During the CPT visit to Spain in 2001 [CPT/Inf (2003)], the CPT delegation held consultations, among others, with the representative of the Judicial Police, José María de las Cuevas Carretero, who was convicted for torturing Kepa Urra in 1992. After the conviction, he was received by the President of the Spanish Government in his residence, the Moncloa, on 15 July 1999, and the following day he was pardoned by the Government.
Five of the torturers of Joxe Arregui, who died under torture in February 1981, were convicted and jailed for that crime for a short while. A protest by their fellow officers forced a new trial and finally only two were convicted (3 months of arrest and 2 and 3 years disqualification from public employment). All five of them received multiple awards and were subsequently promoted to positions of high responsibility, even to a key position as the Commissioner General of the Judicial Police.

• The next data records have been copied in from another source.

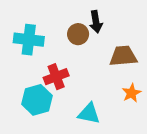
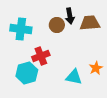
brown trapezoid: (123, 56) -> (90, 23), moved
cyan triangle: (89, 114) -> (74, 77), moved

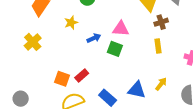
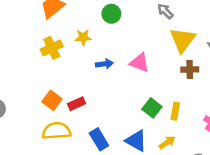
yellow cross: (33, 42) -> (52, 48), moved
yellow rectangle: (158, 46) -> (175, 111), moved
green square: (115, 49) -> (152, 108), moved

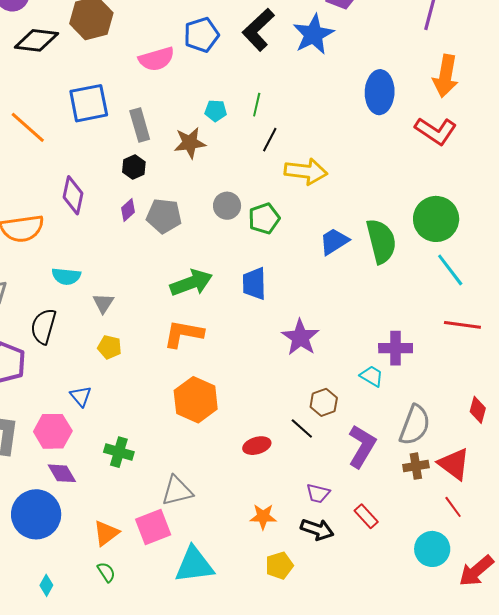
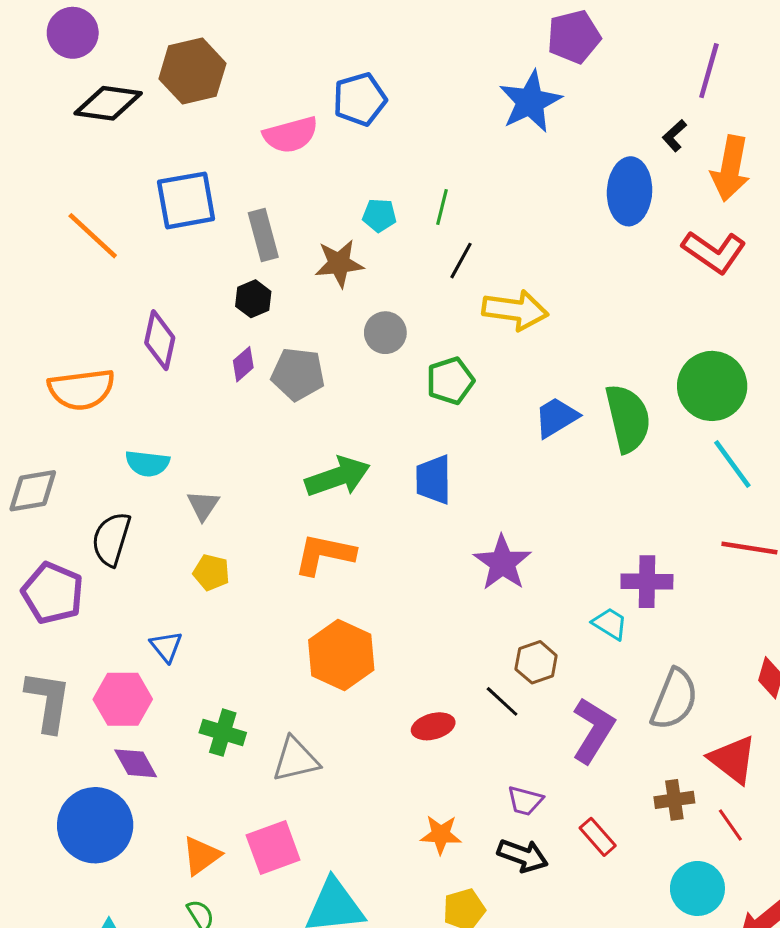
black L-shape: (258, 30) -> (674, 136), moved, size x0.5
gray circle: (227, 206) -> (385, 333), moved
brown cross: (416, 466) -> (674, 800), moved
gray triangle: (177, 491) -> (296, 759), moved

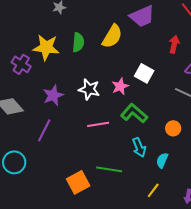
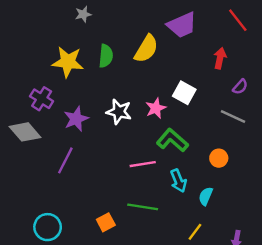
purple cross: (21, 64) -> (42, 99), moved
pink line: (98, 124) -> (143, 164), moved
cyan circle: (14, 162) -> (48, 227), moved
orange square: (78, 182) -> (106, 222), size x0.7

The ECHR has convicted Spain eight times for not conducting proper investigations into torture complaints, one of the best known cases, the case of the Egunkaria daily newspaper chief editor Martxelo Otamendi, was considered by the ECHR. The Court convicted the Kingdom of Spain in 2012 for failing to investigate Mr Otamendi’s torture complaint. The court recalled the Spanish refusal to apply the long standing recommendations of the CPT.

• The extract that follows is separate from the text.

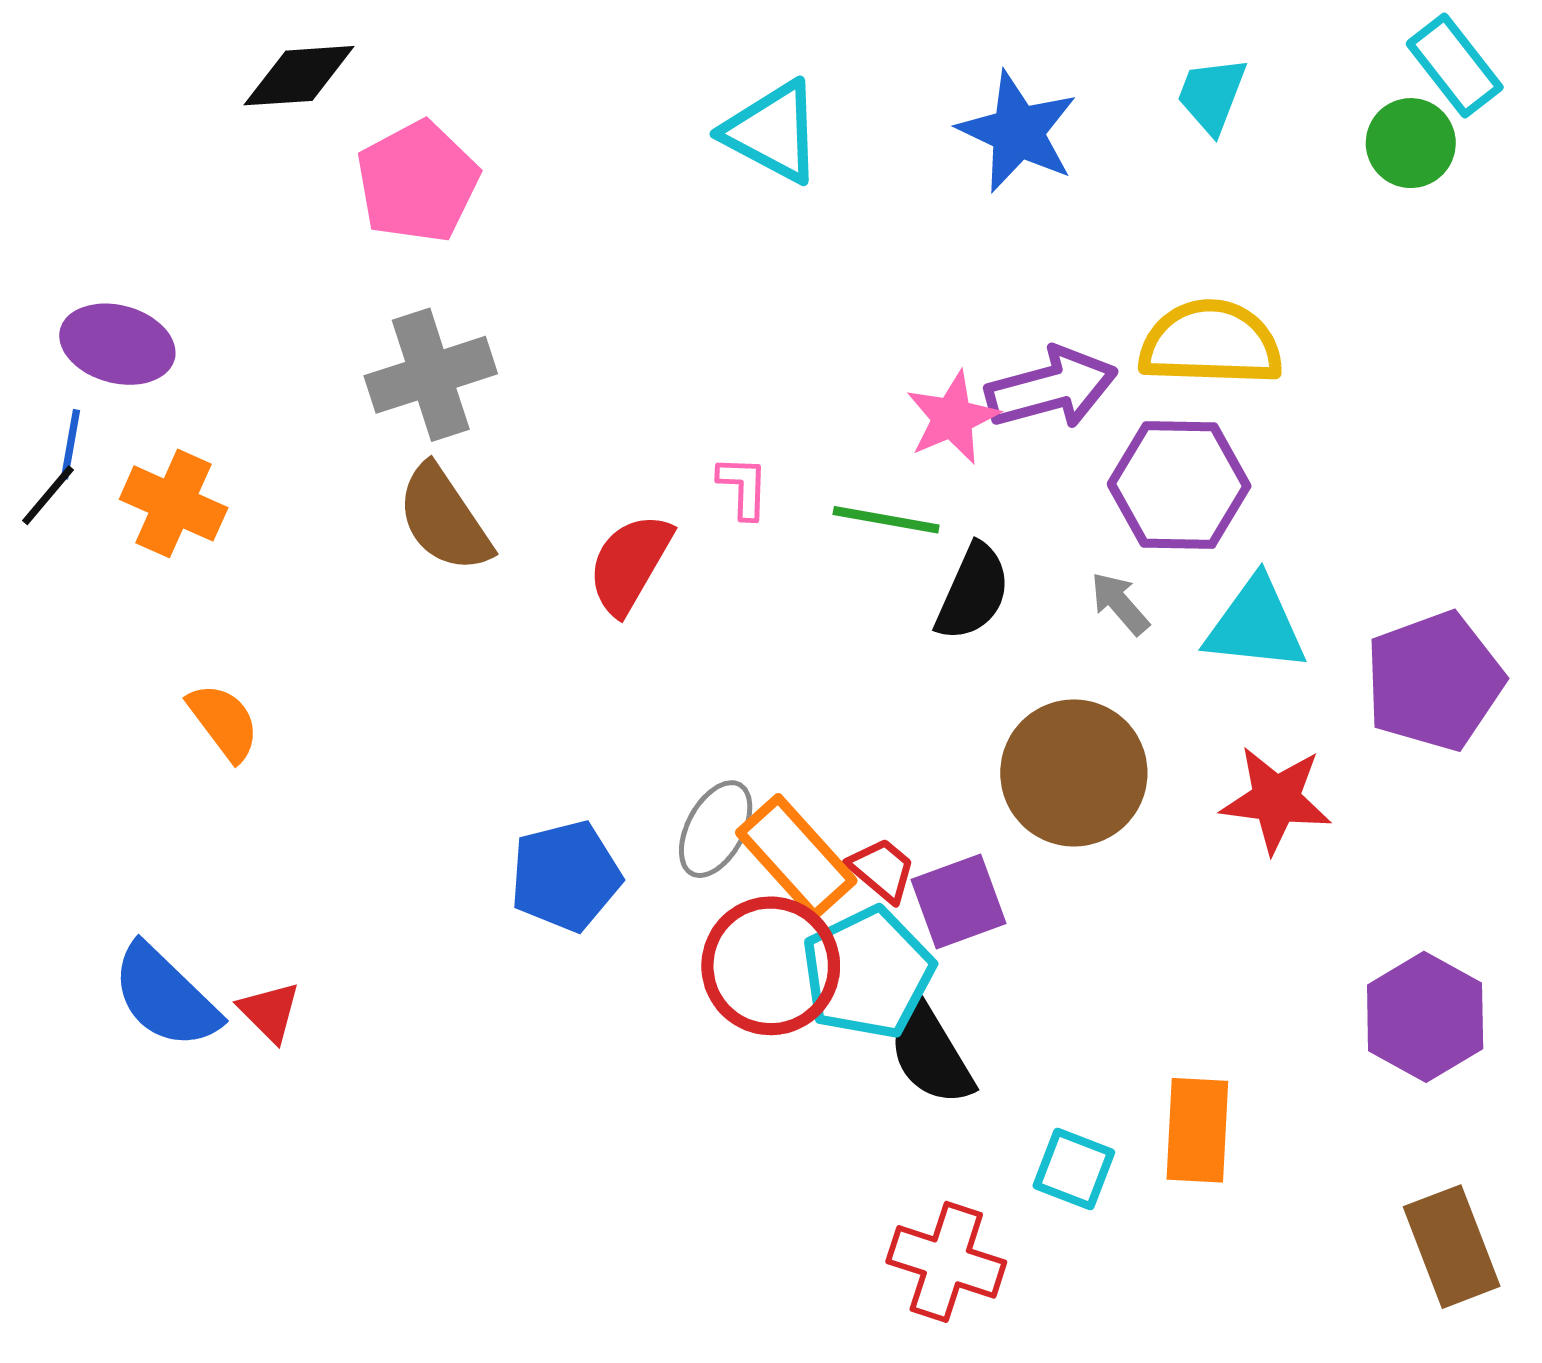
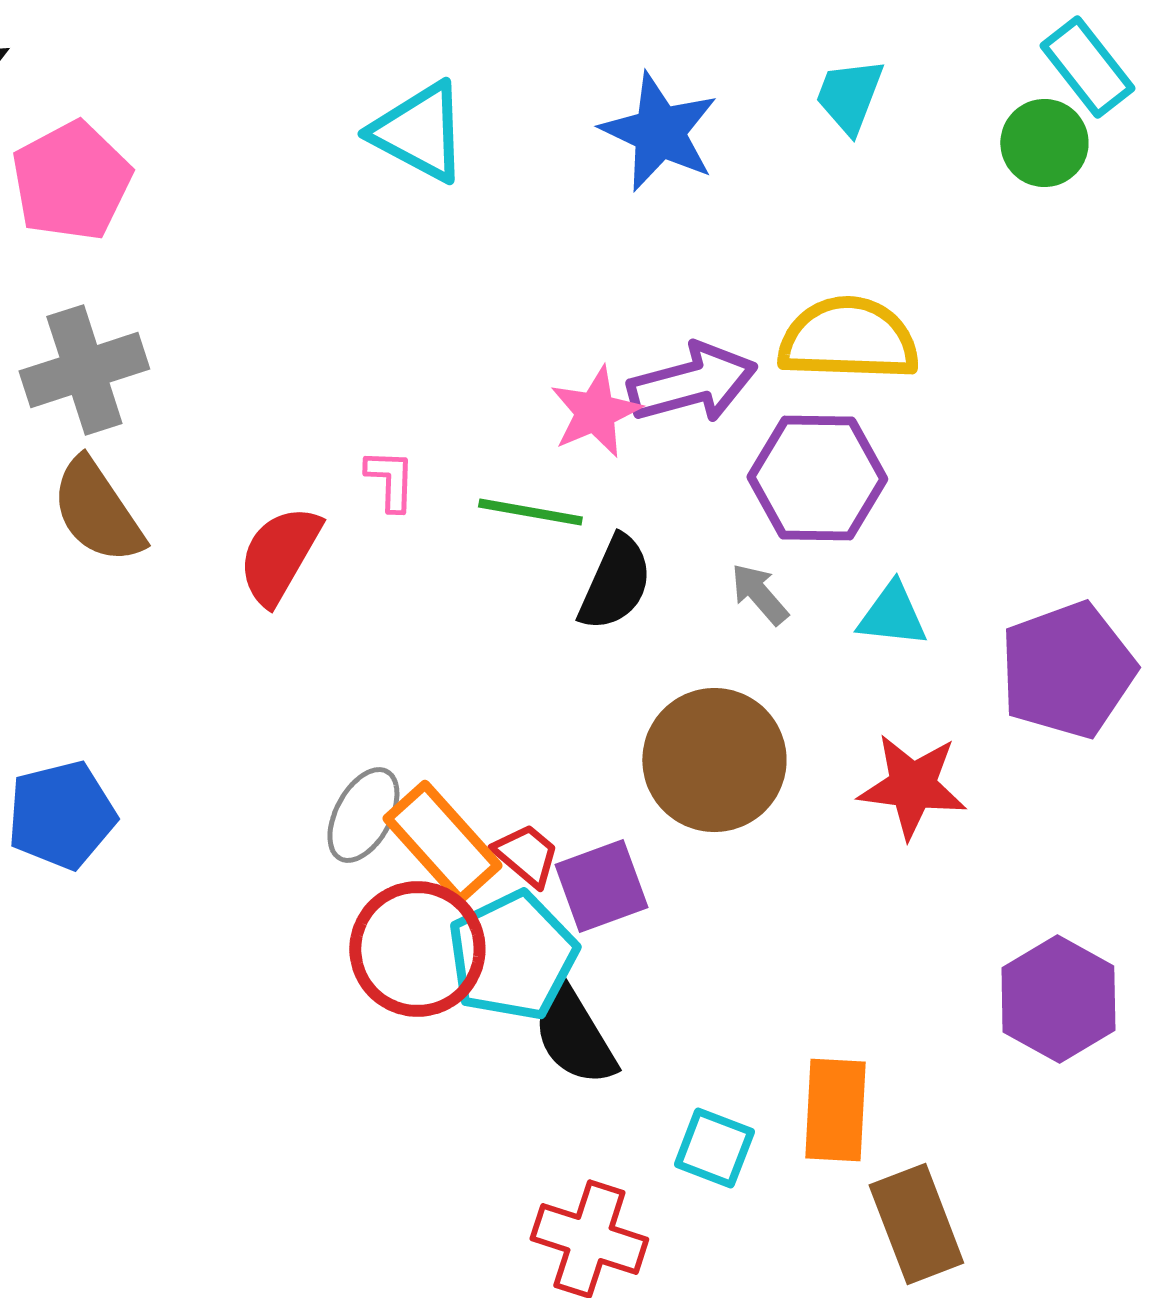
cyan triangle: (1256, 625) -> (892, 615), size x0.7
blue pentagon: (566, 876) -> (61, 815), moved
brown rectangle: (1452, 1247) -> (916, 1224), moved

On 13 February 2018 the ECHR convicted Spain for the Inhuman and Degrading Treatment of two Basques arrested in 2008. The case of Igor Portu and Mattin Sarasola is the first time the ECHR convicts the Kingdom of Spain for Inhuman and Degrading Treatment as opposed to convicting Spain for not investigating complaints.

The Province Court of Gipuzkoa convicted four Guardia Civil, but the Supreme Court overturned the decision, questioning the claimants’ version -partially admitted by the Provincial Court- and denying any value as evidence of the forensic reports, arguing that they were founded on false premises.
3 of the 7 magistrates of the European Court of Human Rights expressed a joint partly dissenting and partly concurring opinion, stating that it was “almost indisputable” that there was torture. In other words, they believe the Kingdom of Spain was not only responsible for the Inhuman and Degrading Treatment of these two citizens, but also of torture.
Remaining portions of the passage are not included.